Penny glances fearfully up the valley in the direction of Grimwood Hall. When she speaks again, her voice is low.

“It was built long ago, only God knows how long. It housed many lords and ladies. Henry VIII stayed there shortly after one of his wives went to the chopping block. An early owner is said to have put holes in the walls and secret passageways everywhere, to spy on his guests. Then, two generations ago, a lord murdered his lady. Her headless body was found one night on the grounds. A horrific scream had been heard not long before. He was never even brought before the magistrates because he had friends here and in London. But his friends abandoned him afterwards.

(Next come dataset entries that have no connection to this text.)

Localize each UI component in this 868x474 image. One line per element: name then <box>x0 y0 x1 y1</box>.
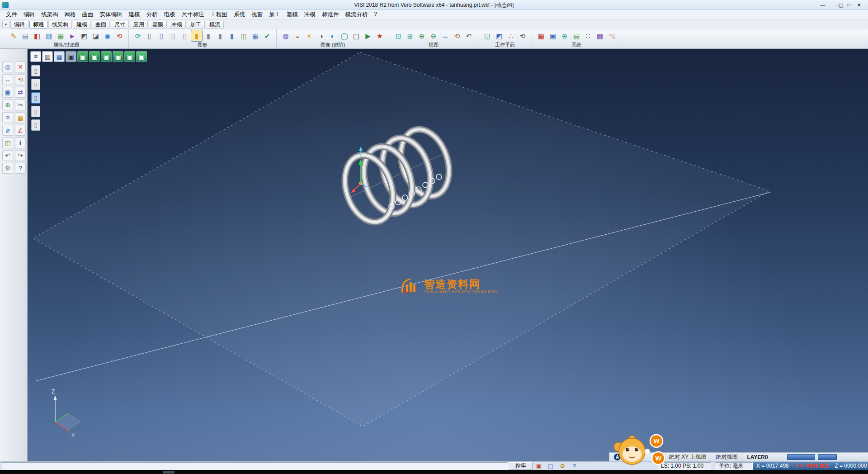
left-view-icon[interactable]: ▣ <box>124 51 135 62</box>
top-view-icon[interactable]: ▣ <box>89 51 100 62</box>
info-icon[interactable]: ℹ <box>15 137 26 148</box>
workplane-3pt-icon[interactable]: ∴ <box>505 30 516 41</box>
section-view-icon[interactable]: ◫ <box>238 30 249 41</box>
gear-status-icon[interactable]: ⚙ <box>557 462 568 470</box>
settings-icon[interactable]: ⚙ <box>2 163 13 174</box>
type-filter-icon[interactable]: ▦ <box>55 30 66 41</box>
tab-flow[interactable]: 模流 <box>206 21 224 28</box>
menu-item[interactable]: 电极 <box>161 10 179 19</box>
menu-item[interactable]: 线架构 <box>38 10 61 19</box>
display-cylinder-1-icon[interactable]: ▯ <box>31 65 40 76</box>
layer-filter-icon[interactable]: ▥ <box>43 30 54 41</box>
display-status-icon[interactable]: ▢ <box>545 462 557 470</box>
rotate-icon[interactable]: ⟲ <box>15 74 26 85</box>
tab-wireframe[interactable]: 线架构 <box>48 21 72 28</box>
menu-item[interactable]: 塑模 <box>283 10 301 19</box>
redraw-icon[interactable]: ⟳ <box>132 30 143 41</box>
view-list-icon[interactable]: ≡ <box>30 51 41 62</box>
tab-machining[interactable]: 加工 <box>187 21 205 28</box>
menu-item[interactable]: 曲面 <box>79 10 97 19</box>
tab-surface[interactable]: 曲面 <box>92 21 110 28</box>
mask-add-icon[interactable]: ◩ <box>79 30 90 41</box>
active-view-label[interactable]: 绝对 XY 上视图 <box>669 453 706 461</box>
snapshot-icon[interactable]: ★ <box>374 30 385 41</box>
display-cylinder-3-icon[interactable]: ▯ <box>31 92 40 104</box>
menu-item[interactable]: 网格 <box>61 10 79 19</box>
help-status-icon[interactable]: ? <box>568 462 580 470</box>
shadows-icon[interactable]: ◑ <box>316 30 326 41</box>
tab-mold[interactable]: 塑膜 <box>149 21 167 28</box>
screen-status-icon[interactable]: ▣ <box>533 462 545 470</box>
verify-icon[interactable]: ✔ <box>262 30 273 41</box>
zoom-in-icon[interactable]: ⊕ <box>416 30 427 41</box>
tab-dimension[interactable]: 尺寸 <box>111 21 129 28</box>
display-cylinder-4-icon[interactable]: ▯ <box>31 106 40 117</box>
offset-icon[interactable]: ≡ <box>2 112 13 123</box>
menu-item[interactable]: ? <box>371 10 381 19</box>
textured-view-icon[interactable]: ▮ <box>215 30 226 41</box>
taskbar-item[interactable] <box>163 471 175 474</box>
absolute-view-label[interactable]: 绝对视图 <box>716 453 737 461</box>
display-cylinder-2-icon[interactable]: ▯ <box>31 79 40 90</box>
child-close-button[interactable]: ✕ <box>856 1 863 8</box>
tab-standard[interactable]: 标准 <box>29 21 47 28</box>
workplane-align-icon[interactable]: ◩ <box>494 30 505 41</box>
undo-icon[interactable]: ↶ <box>2 150 13 161</box>
active-layer-label[interactable]: LAYER0 <box>747 454 768 460</box>
menu-item[interactable]: 加工 <box>266 10 283 19</box>
materials-icon[interactable]: ◒ <box>292 30 303 41</box>
scale-icon[interactable]: ⊕ <box>2 100 13 110</box>
reflections-icon[interactable]: ◐ <box>327 30 338 41</box>
measure-icon[interactable]: ⌀ <box>2 125 13 136</box>
zoom-out-icon[interactable]: ⊖ <box>428 30 439 41</box>
monitor-icon[interactable]: ▣ <box>547 30 558 41</box>
tab-modeling[interactable]: 建模 <box>73 21 91 28</box>
mirror-icon[interactable]: ⇄ <box>15 87 26 98</box>
menu-item[interactable]: 实体编辑 <box>97 10 126 19</box>
menu-item[interactable]: 冲模 <box>301 10 319 19</box>
attribute-edit-icon[interactable]: ✎ <box>8 30 19 41</box>
right-view-icon[interactable]: ▣ <box>113 51 123 62</box>
mask-remove-icon[interactable]: ◪ <box>90 30 101 41</box>
color-palette-icon[interactable]: ▦ <box>536 30 547 41</box>
visibility-filter-icon[interactable]: ◉ <box>102 30 113 41</box>
zoom-fit-icon[interactable]: ⊡ <box>393 30 404 41</box>
menu-item[interactable]: 编辑 <box>20 10 38 19</box>
menu-item[interactable]: 分析 <box>143 10 161 19</box>
dashed-hidden-view-icon[interactable]: ▯ <box>168 30 179 41</box>
tab-application[interactable]: 应用 <box>130 21 148 28</box>
angle-icon[interactable]: ∠ <box>15 125 26 136</box>
erase-icon[interactable]: ✕ <box>15 62 26 72</box>
globe-icon[interactable]: ⊕ <box>559 30 570 41</box>
child-minimize-button[interactable]: — <box>835 1 842 8</box>
menu-item[interactable]: 建模 <box>126 10 143 19</box>
hidden-line-view-icon[interactable]: ▯ <box>156 30 167 41</box>
shaded-view-icon[interactable]: ▮ <box>191 30 202 41</box>
analysis-view-icon[interactable]: ▮ <box>226 30 237 41</box>
viewport[interactable]: Z X 智造资料网 INTELLIGENT MANUFACTURING DATA <box>0 49 868 461</box>
front-view-icon[interactable]: ▣ <box>101 51 112 62</box>
perspective-icon[interactable]: ◹ <box>606 30 617 41</box>
quick-select-icon[interactable]: ► <box>67 30 78 41</box>
display-cylinder-5-icon[interactable]: ▯ <box>31 119 40 131</box>
rendered-view-icon[interactable]: ▮ <box>203 30 214 41</box>
tab-dropdown-icon[interactable]: ▼ <box>2 21 9 28</box>
snap-lock-button[interactable]: 控牢 <box>509 462 533 469</box>
group-icon[interactable]: ◫ <box>2 137 13 148</box>
menu-item[interactable]: 标准件 <box>319 10 342 19</box>
ghost-view-icon[interactable]: ▯ <box>179 30 190 41</box>
zoom-window-icon[interactable]: ⊞ <box>405 30 415 41</box>
tab-die[interactable]: 冲模 <box>168 21 186 28</box>
rotate-view-icon[interactable]: ⟲ <box>452 30 462 41</box>
pan-view-icon[interactable]: ↔ <box>440 30 451 41</box>
layers-icon[interactable]: ▤ <box>571 30 582 41</box>
camera-icon[interactable]: ▢ <box>351 30 362 41</box>
workplane-reset-icon[interactable]: ⟲ <box>517 30 528 41</box>
child-restore-button[interactable]: ▭ <box>845 1 852 8</box>
advanced-render-icon[interactable]: ◍ <box>280 30 291 41</box>
view-window-icon[interactable]: ▥ <box>42 51 53 62</box>
copy-icon[interactable]: ▣ <box>2 87 13 98</box>
minimize-button[interactable]: — <box>814 0 832 10</box>
os-taskbar[interactable] <box>0 470 868 474</box>
menu-item[interactable]: 尺寸标注 <box>179 10 208 19</box>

He lived alone up there for many years, had no visitors, and was kept company only by the strange animals he brought back from India in his earlier years. One night during a terrible thunderstorm, another scream was heard and the lord was never seen again, eaten, many think, by one of his beasts. People claim the animals still live on the grounds, behind those walls with the iron fence on top.”

“No one knows that for sure?”

“No one goes near, Master Bell.”

“But what about the three who live there now?”

“They came maybe three or four months ago, spent time in town at the outset, heard about Grimwood and made inquires, and then paid for their lodgings in cash. At least that’s what’s said. For the first few weeks they was often seen in town: at the public houses, the greengrocers, the tobacconist’s in Little Barford, but then they started keeping to themselves. Those who dare to look for long up that way, say that the lights were only on in one part of the house for the first while, but then one began showing upstairs too.”

The boy swallows.

“Thank you,” he murmurs.

“They’ve only ever had one visitor that folks know of. The same man come three, maybe four times: reasonably well-to-do … stood very upright when he walked, some say he had a military bearing … but he wasn’t dark-haired like you.”

“Not who I am looking for, you think?”

She takes his hand. “You mustn’t go there.”

“Of course not.”

“It’s haunted if ever a house was.”

“I am not superstitious …”

“If your father really is one of them, then find another way. Hide in the countryside near the village and see if they come down. They do go out on occasion, one at a time.”

“I won’t go there. I promise.”

She has a mother’s nose for a liar.

“What is your name? The truth, this time.”

“Sherlock Holmes, my lady.”

“Master Holmes, my daughter was a free spirit like you. She liked to play up near the manor as a youngster, though her father whipped her when she did. The day she disappeared, the blacksmith said he saw her walking up the hill toward Grimwood. It is my hope … that she just ran away.”

“I am sure she will return.”

“May God be with you, my child.”

The distance to Grimwood from the town is much farther than he’d assumed. In fact, it seems like he walks for an hour and the mansion keeps moving away. Only a few minutes into his journey everything grows black; the terrain is wet and marshy, then rocky for a stretch, like a moor. Far below, down near the town, the citizens of St. Neots are setting bonfires to celebrate that day, long ago, when England was saved from the villainy of the rebel, Guy Fawkes. Ghoulish faces watch the flames, like sinister little circles sitting atop devils warming themselves in the underworld. The town is alight. But up here, Sherlock fumbles his way forward in nearly complete darkness, almost blind, starting each time he hears a distant shriek or a Roman candle explode with a crack in the night. He struggles forward and the sounds fade. Finally, he arrives. Soft lights from a few windows cast lambent beams into the darkness, giving him a dim sense of what is before him. A tall granite wall with a short iron fence on top surrounds the expansive lawns. Though it is
difficult to be certain, when he stands on tiptoe and looks through the bars, he sees what appears to be a labyrinth of hedges, unkempt bushes, long grass, and forests of copper beeches and weeping willow trees, hanging down their manes like distressed giants on the sloping land. Sherlock cups his sore hands and blows on them.